From: Linus Torvalds on


On Mon, 31 May 2010, Linus Torvalds wrote:
>
> It's entirely possible that an interim fix (if we can't just fix the
> locking) is to _not_ use "strong_try_module_get()" at all, but instead
> just use "try_module_get()", and then after we've dropped the
> module_mutex, but _before_ we call the "init" function for the module, we
> wait for all the modules that this module depends on.
>
> IOW, we'd link to other modules _before_ they are necessarily initialized
> (their symbol tables will be as initialized as they are going to be), but
> then before we call our own initialization routines we make sure that the
> modules we linked to have finished theirs.
>
> Doesn't that sound like the logical thing to do? And it wouldn't change
> any locking.

Ok, this is a two-patch series to do exactly that. It's totally untested,
although I _have_ booted the result, and tested that module loading and
unloading works. But I haven't tested the race condition, obviously.

It looks sane, and quite frankly, I think it's a much better design than
what we have now. I also note that the old code was broken for the case of
not having CONFIG_MODULE_UNLOAD - I didn't fix it, but it should be easy
to do (basically, we should do the whole module dependency list regardless
of whether we can unload modules or not - we _do_ need it in order to get
that whole case of waiting for them to load right).

The first patch doesn't really change anything, it just cleans things up
and introduces the two-way module usage list that the second patch needs
in order to wait for modules that we use to initialize.

Comments? Brandon - does this work for you? I may well have missed
something.

Linus
--
To unsubscribe from this list: send the line "unsubscribe linux-kernel" in
the body of a message to majordomo(a)vger.kernel.org
More majordomo info at http://vger.kernel.org/majordomo-info.html
Please read the FAQ at http://www.tux.org/lkml/
From: Linus Torvalds on


On Tue, 1 Jun 2010, Rusty Russell wrote:

> On Tue, 1 Jun 2010 05:45:37 am Linus Torvalds wrote:
> >
> > basically, we should do the whole module dependency list regardless
> > of whether we can unload modules or not
>
> Why?

Because the current non-CONFIG_MODULE_UNLOAD code is currently broken, and
it was broken exactly because the code had two totally different paths and
totally different logic. And one part simply missed the case.

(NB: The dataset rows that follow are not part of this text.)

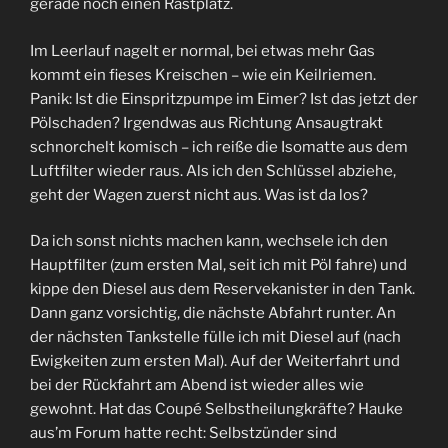
gerade noch einen Rastplatz.
Im Leerlauf nagelt er normal, bei etwas mehr Gas
kommt ein fieses Kreischen – wie ein Keilriemen.
Panik: Ist die Einspritzpumpe im Eimer? Ist das jetzt der
Pölschaden? Irgendwas aus Richtung Ansaugtrakt
schnorchelt komisch – ich reiße die Isomatte aus dem
Luftfilter wieder raus. Als ich den Schlüssel abziehe,
geht der Wagen zuerst nicht aus. Was ist da los?
Da ich sonst nichts machen kann, wechsele ich den
Hauptfilter (zum ersten Mal, seit ich mit Pöl fahre) und
kippe den Diesel aus dem Reservekanister in den Tank.
Dann ganz vorsichtig, die nächste Abfahrt runter. An
der nächsten Tankstelle fülle ich mit Diesel auf (nach
Ewigkeiten zum ersten Mal). Auf der Weiterfahrt und
bei der Rückfahrt am Abend ist wieder alles wie
gewohnt. Hat das Coupé Selbstheilungkräfte? Hauke
aus’m Forum hatte recht: Selbstzünder sind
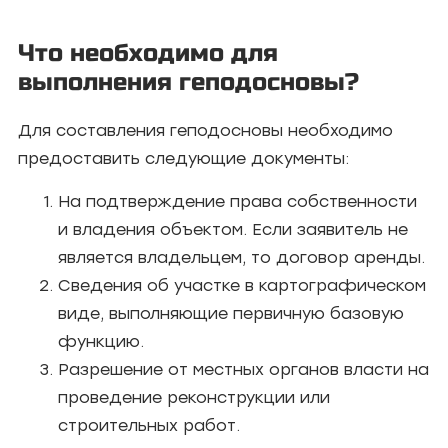
Что необходимо для
выполнения геподосновы?
Для составления геподосновы необходимо
предоставить следующие документы:
На подтверждение права собственности
и владения объектом. Если заявитель не
является владельцем, то договор аренды.
Сведения об участке в картографическом
виде, выполняющие первичную базовую
функцию.
Разрешение от местных органов власти на
проведение реконструкции или
строительных работ.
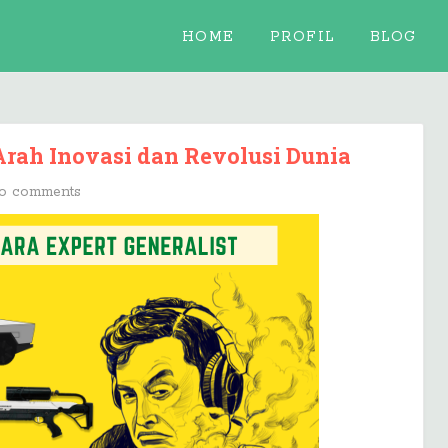
HOME
PROFIL
BLOG
Arah Inovasi dan Revolusi Dunia
o comments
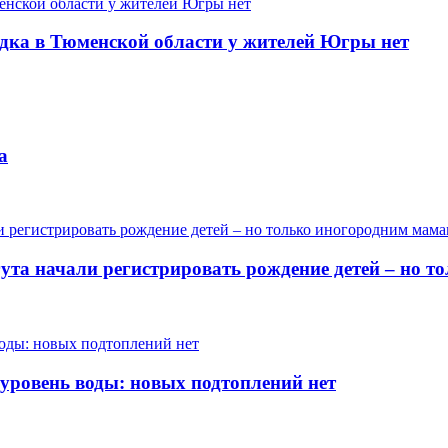
одка в Тюменской области у жителей Югры нет
а
гута начали регистрировать рождение детей – но 
 уровень воды: новых подтоплений нет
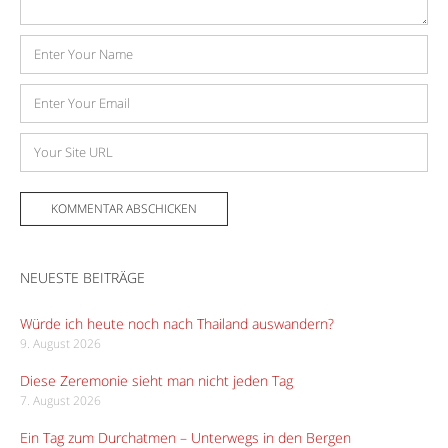
Name
E-
Mail-
Adresse
Website
NEUESTE BEITRÄGE
Würde ich heute noch nach Thailand auswandern?
9. August 2026
Diese Zeremonie sieht man nicht jeden Tag
7. August 2026
Ein Tag zum Durchatmen – Unterwegs in den Bergen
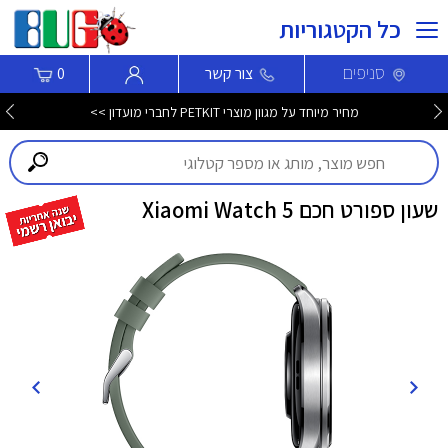
כל הקטגוריות
סניפים
צור קשר
0
מחיר מיוחד על מגוון מוצרי PETKIT לחברי מועדון >>
שעון ספורט חכם Xiaomi Watch 5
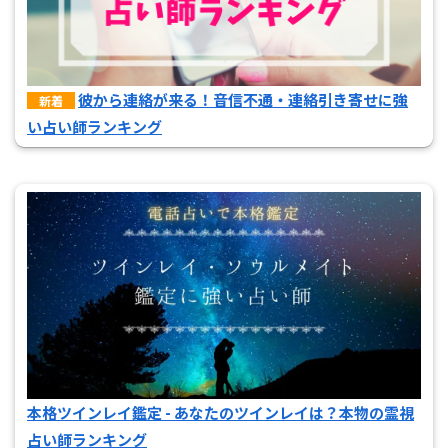
彼から連絡が来る！音信不通・連絡引き寄せに強
新着
い占い師ランキング
本格ツインレイ鑑定 - あなたのツインレイは？本物の霊視
占い師ランキング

We'd be much better off having as much of the logic shared as possible.
No?

Your 2/2 actually fixed that, because it moved the broken
wait_event_interruptible_timeout() out of the (non-shared) use_module()
into the (shared) resolve_symbol_wait(). But even that seemed to be almost
accidental, and seemed to be more about the fact that now the locking
rules required it (if you wanted to wait without holding the lock), rather
than anything else.

In contrast, wouldn't it be nice if we just made the waiting be a separate
event entirely? And have the !MODULE_UNLOAD case also able to share the
/proc/module format, for example?

You do realize - although maybe you don't - that right now, even with your
2/2 case, the !MODULE_UNLOAD case seems to get the module ref-counts
wrong. I didn't look through it all, but it _seems_ to increment the
ref-count for every symbol it resolves.

What happens if the module load fails in the middle (say, because some
symbols referred to module 'a' that was loaded successfully, and others
refer to module 'b' that had some probelsm)? I think the !MODULE_UNLOAD
case is _broken_ again.

Why?

Take a small guess. It's broken - even with your 2/2 - exactly because the
!MODULE_UNLOAD case does something fundamentally different from the
regular case. It increments the module counts for each symbol it looks up,
exactly BECAUSE IT DOESN'T TRACK MODULE DEPENDENCIES!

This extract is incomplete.